*WORK ITEM*: The expected output is every record below, transcribed exactly, with the pictures left out.

*DATA TO PROCESS*:
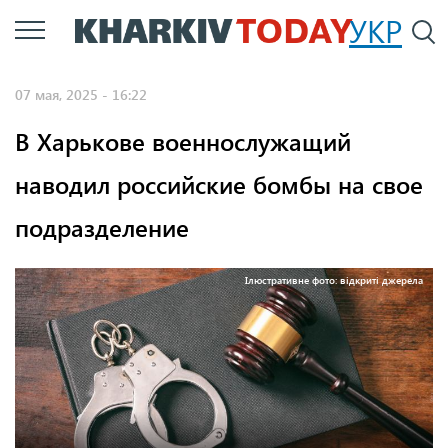
Перейти
УКР
По
к
основному
07 мая, 2025 - 16:22
содержанию
В Харькове военнослужащий
наводил российские бомбы на свое
подразделение
Ілюстративне фото: відкриті джерела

*OUTPUT FOR THIS TASK*:
Перейти
УКР
По
к
основному
07 мая, 2025 - 16:22
содержанию
В Харькове военнослужащий
наводил российские бомбы на свое
подразделение
Ілюстративне фото: відкриті джерела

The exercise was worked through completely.